Mechanisms of Prediction and Potential Causation of Organophosphate Induced Delayed Neurotoxicity.

Abstract

Organophosphorus (OP) compounds, used in insecticides, pharmaceuticals, and weapons of biochemical warfare inhibit serine hydrolases. Exposure to OP compounds has shown that a phosphylation of certain serine esterases results in two distinct types of toxicities: an acute cholinergic toxicity associated with inhibition of acetylcholinesterase (AChE), and a more chronic toxicity associated with the inhibition and aging of neuropathy target esterase (NTE). OP induced delayed neurotoxicity (OPIDN) occurs when a threshold of NTE is inhibited and aged, and is characterized by axonopathies in the peripheral and central nervous systems 1-4 weeks after exposure. An accurate in vivo model of OPIDN is difficult to develop, due to interspecies variations of inhibitor sensitivity and metabolism.

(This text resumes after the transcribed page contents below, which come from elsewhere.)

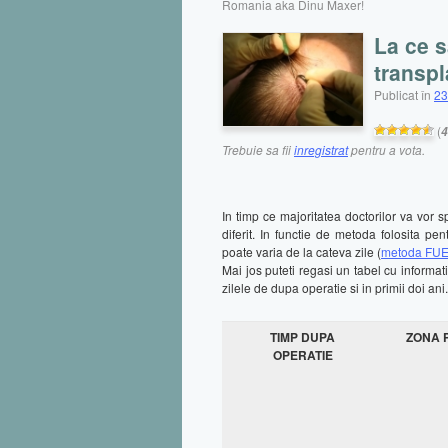
Romania aka Dinu Maxer!
La ce s
transpl
Publicat în
23
(
4
Trebuie sa fii
inregistrat
pentru a vota.
In timp ce majoritatea doctorilor va vor 
diferit. In functie de metoda folosita pe
poate varia de la cateva zile (
metoda FU
Mai jos puteti regasi un tabel cu informat
zilele de dupa operatie si in primii doi ani.
TIMP DUPA
ZONA 
OPERATIE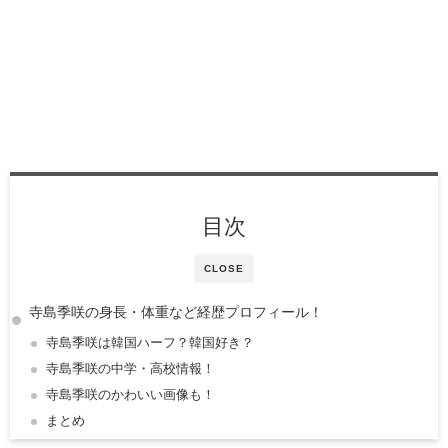
目次
CLOSE
寺島季咲の身長・体重など経歴プロフィール！
寺島季咲は韓国ハーフ？韓国好き？
寺島季咲の中学・高校情報！
寺島季咲のかわいい画像も！
まとめ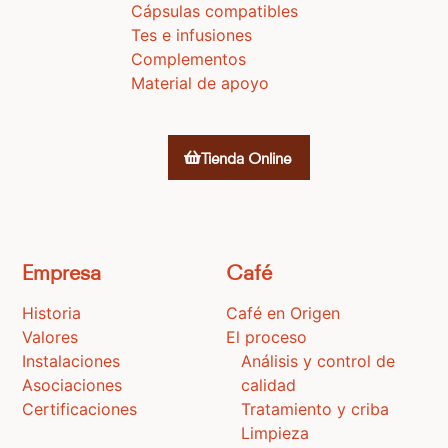
Cápsulas compatibles
Tes e infusiones
Complementos
Material de apoyo
Tienda Online
Empresa
Café
Historia
Café en Origen
Valores
El proceso
Instalaciones
Análisis y control de
Asociaciones
calidad
Certificaciones
Tratamiento y criba
Limpieza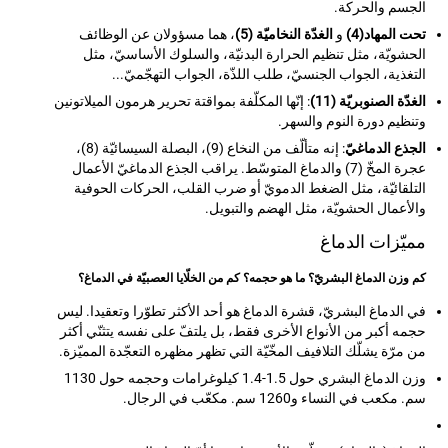
الجسم والحركة.
تحت المهاد(4)
و
الغدّة النخاميّة (5)
، هما مسؤولان عن الوظائف
الحشويّة، مثل تنظيم الحرارة البدنيّة، والسلوك الأساسيّ، مثل
التغذية، الجواب الجنسيّ، طلب اللذّة، الجواب التهجّميّ...
الغدّة الصنوبريّة (11)
: إنّها المكلّفة بمواقتة تحرير هرمون الميلاتونين
وتنظيم دورة النوم والسهر.
الجذع الدماغيّ
: إنه متألّف من النخاع (9)، البصلة السيسائيّة (8)،
عجرة المخّ (7) والدماغ المتوسّط. يراقب الجذع الدماغيّ الأعمال
التلقائيّة، مثل الضغط الدمويّ أو ضرب القلب، الحركات الحوفية
والأعمال الحشويّة، مثل الهضم والتبويل.
مميّزات الدماغ
كم وزن الدماغ البشريّ؟ ما هو حجمه؟ كم من الخلّايا العصبيّة في الدماغ؟
في الدماغ البشريّ، قشرة الدماغ هو أحد الأكثر تطوّرا وتعقيدا. ليس
حجمه أكبر من الأنواع الأخرى فقط، بل يلتفّ على نفسه يتثنّي أكثر
من مرّة يشلّك التلافيف المخّيّة التي تظهر مظهره التعجّدة المميّزة.
وزن الدماغ البشري حول 1.5-1.4 كيلوغرامات وحجمه حول 1130
سم. مكعب في النساء و1260 سم. مكعّب في الرجال.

Understanding the mechanism of inhibition and aging of serine esterases by OP compounds and correlating this with pathological axonopathies are important for research on OPIDN. Fluorinated aminophosphonates (FAP) are a group of OP compounds that were hypothesized to inhibit serine esterases through a scission in a chemically stable carbon-phosphorus bond. Through the use of surface enhanced laser desorption/absorption time of flight mass spectrometry, the FAP compounds were shown to covalently phosphorylate the active site serine of butyrylcholinesterase and subsequently age through dealkylation. To begin modeling OPIDN, correlations were found in the bimolecular rate constants of inhibition of AChE and NTE using hen brain, mouse brain, and human recombinant enzymes. Furthermore, correlations in relative inhibitory potentials were found that could predict the neuropathic potential of OP compounds. Finally, two point mutations in NTE were found in patients with a hereditary spastic paraplegia that had clinical presentations similar to OPIDN. Through site-directed mutagenesis, these mutations were created in the catalytic domain of NTE and found to have altered enzymological properties, including reduced kinetic rates of substrate hydrolysis, inhibition, and aging. This research reveals that the mechanism of inhibition by OP compounds can be elucidated using mass spectrometry. Additionally, associations of kinetic values between rodents, hens, and humans may lead to further modeling of OPIDN. In conclusion, alterations in the enzymological properties of NTE may be associated with pathology presented in patients with and associated motor neuron disease.